WHAT YOU HAVE TO DO - Although the records contain pictures, only their text should be repeated, exactly as it stands.

PROVIDED INFORMATION -
—————

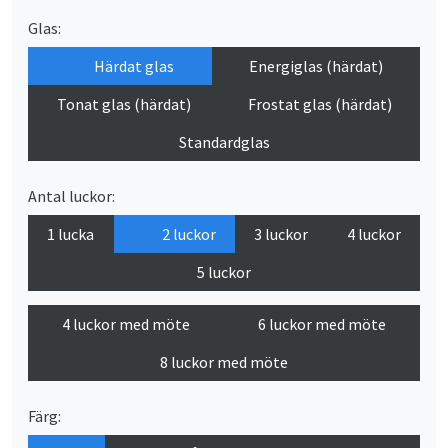
Glas:
Härdat glas
Energiglas (härdat)
Tonat glas (härdat)
Frostat glas (härdat)
Standardglas
Antal luckor:
1 lucka
2 luckor
3 luckor
4 luckor
5 luckor
4 luckor med möte
6 luckor med möte
8 luckor med möte
Färg:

—————

COMPLETED EXERCISE -
Glas:
Härdat glas
Energiglas (härdat)
Tonat glas (härdat)
Frostat glas (härdat)
Standardglas
Antal luckor:
1 lucka
2 luckor
3 luckor
4 luckor
5 luckor
4 luckor med möte
6 luckor med möte
8 luckor med möte
Färg:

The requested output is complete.